Golden rule of rebasing (never rebase public) in Git - Time & Space Complexity
When using git rebase, it's important to understand how the operation scales with the number of commits involved.
We want to see how the work git does grows as more commits are rebased.
Analyze the time complexity of rebasing a branch with multiple commits.
git checkout feature-branch
# feature-branch has 50 commits
git rebase main
# main has new commits since feature-branch started
This rebases the feature branch commits onto the updated main branch.
Look for repeated steps git performs during rebase.
- Primary operation: Applying each commit one by one onto the new base.
- How many times: Once for each commit in the feature branch (e.g., 50 times).
As the number of commits to rebase increases, git must apply each commit in order.

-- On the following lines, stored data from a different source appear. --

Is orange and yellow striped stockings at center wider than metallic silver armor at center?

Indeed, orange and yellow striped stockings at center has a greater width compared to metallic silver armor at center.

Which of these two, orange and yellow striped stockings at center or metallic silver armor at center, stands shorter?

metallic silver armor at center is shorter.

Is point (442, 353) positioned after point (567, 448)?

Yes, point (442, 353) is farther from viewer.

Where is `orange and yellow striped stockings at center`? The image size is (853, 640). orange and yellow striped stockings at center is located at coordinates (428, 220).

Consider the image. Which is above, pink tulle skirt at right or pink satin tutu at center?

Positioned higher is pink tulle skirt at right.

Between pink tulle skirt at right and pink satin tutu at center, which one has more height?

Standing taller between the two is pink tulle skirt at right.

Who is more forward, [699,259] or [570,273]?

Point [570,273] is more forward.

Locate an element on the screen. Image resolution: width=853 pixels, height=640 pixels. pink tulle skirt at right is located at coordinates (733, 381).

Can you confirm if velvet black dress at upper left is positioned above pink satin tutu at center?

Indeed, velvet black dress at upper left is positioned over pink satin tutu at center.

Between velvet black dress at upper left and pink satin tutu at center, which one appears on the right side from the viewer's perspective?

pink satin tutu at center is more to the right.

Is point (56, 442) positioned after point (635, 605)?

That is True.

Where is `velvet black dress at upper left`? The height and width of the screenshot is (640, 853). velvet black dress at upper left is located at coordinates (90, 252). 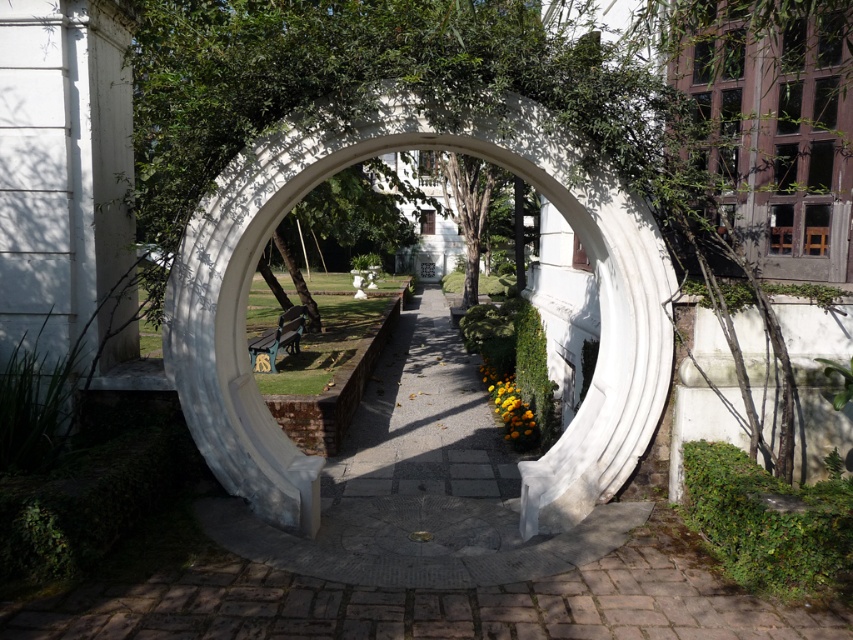 Question: Which point is farther from the camera taking this photo?

Choices:
 (A) (201, 412)
 (B) (814, 609)

Answer: (A)

Question: Among these objects, which one is farthest from the camera?

Choices:
 (A) white stone path at center
 (B) white stone archway at center

Answer: (B)

Question: Can you confirm if white stone path at center is wider than white stone archway at center?

Choices:
 (A) yes
 (B) no

Answer: (A)

Question: Is white stone path at center above white stone archway at center?

Choices:
 (A) no
 (B) yes

Answer: (A)

Question: Can you confirm if white stone path at center is positioned to the left of white stone archway at center?

Choices:
 (A) no
 (B) yes

Answer: (A)

Question: Which point appears closest to the camera in this image?

Choices:
 (A) (196, 614)
 (B) (650, 212)

Answer: (A) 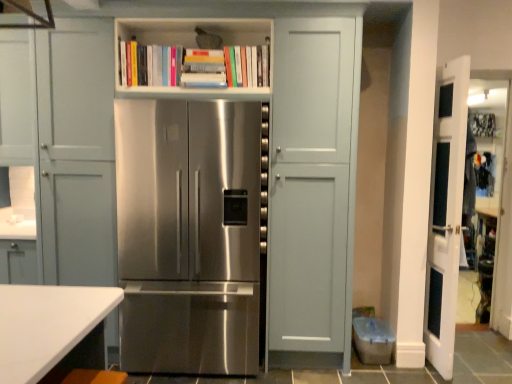 Question: Is point (140, 132) closer or farther from the camera than point (237, 24)?

Choices:
 (A) closer
 (B) farther

Answer: (A)

Question: Is stainless steel refrigerator at center taller or shorter than white matte bookshelf at upper center?

Choices:
 (A) short
 (B) tall

Answer: (B)

Question: Considering the real-world distances, which object is closest to the stainless steel refrigerator at center?

Choices:
 (A) white glossy door at right
 (B) white matte bookshelf at upper center

Answer: (B)

Question: Based on their relative distances, which object is farther from the stainless steel refrigerator at center?

Choices:
 (A) white glossy door at right
 (B) white matte bookshelf at upper center

Answer: (A) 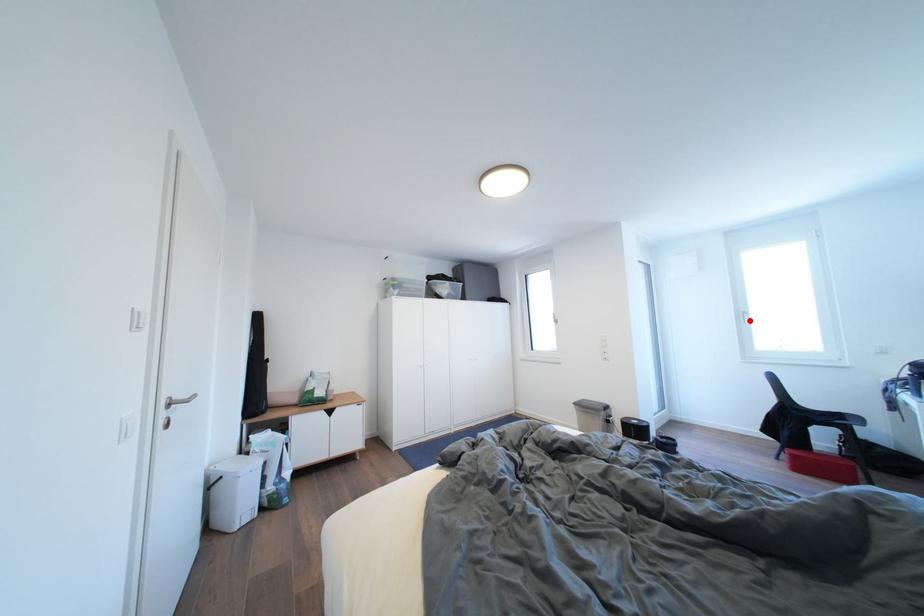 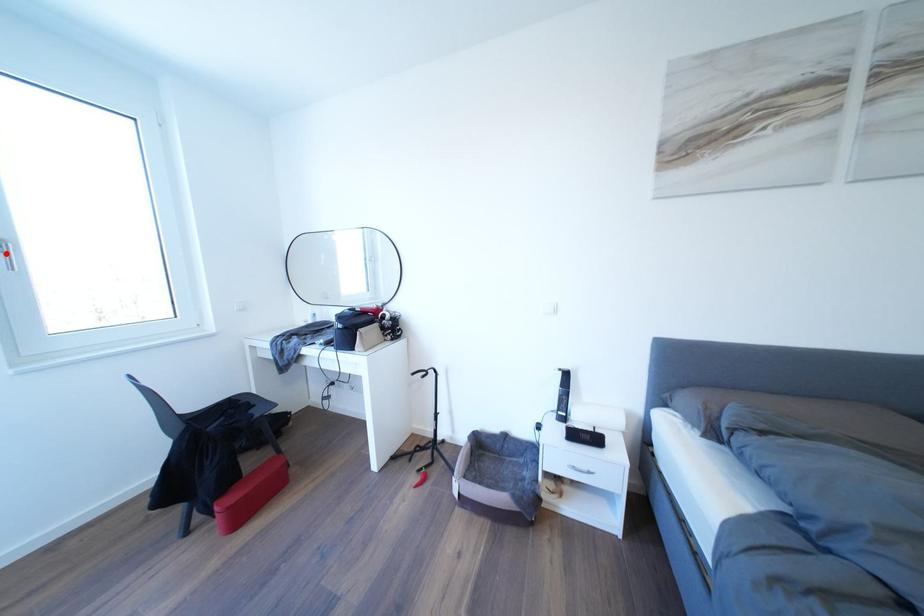 I am providing you with two images of the same scene from different viewpoints. A red point is marked on the first image and another point is marked on the second image. Is the marked point in image1 the same physical position as the marked point in image2?

Yes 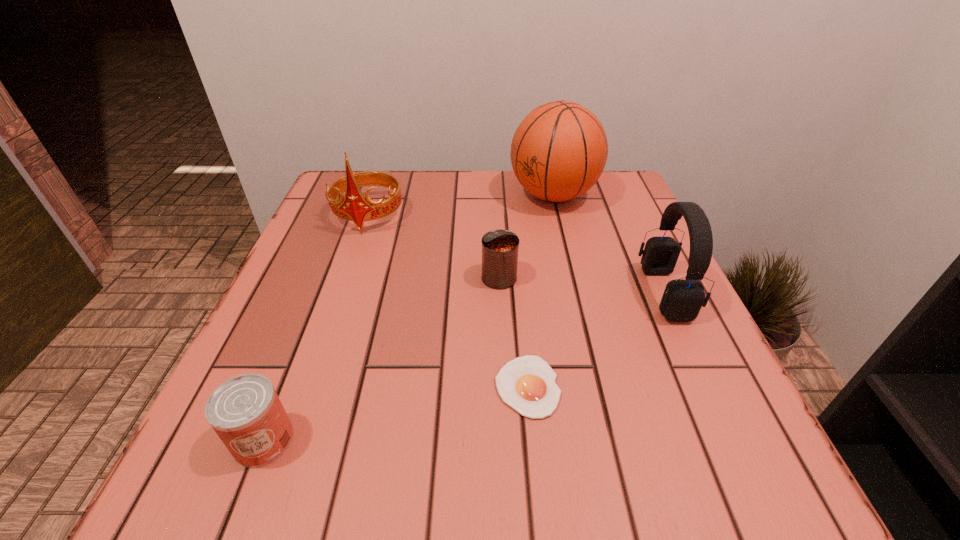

| Input Size (n) | Approx. Operations |
|---|---|
| 10 commits | 10 apply steps |
| 100 commits | 100 apply steps |
| 1000 commits | 1000 apply steps |
Pattern observation: The work grows directly with the number of commits to rebase.
Time Complexity: O(n)
This means the time to rebase grows linearly with the number of commits being rebased.
[X] Wrong: "Rebasing a public branch is safe and has no impact on others."
[OK] Correct: Rebasing rewrites commit history, so if others use that branch, their work will conflict and cause confusion.
Understanding how git rebase scales and why rebasing public branches is risky shows you grasp both git mechanics and teamwork impact.
"What if we rebase a branch with only one commit? How does the time complexity change?"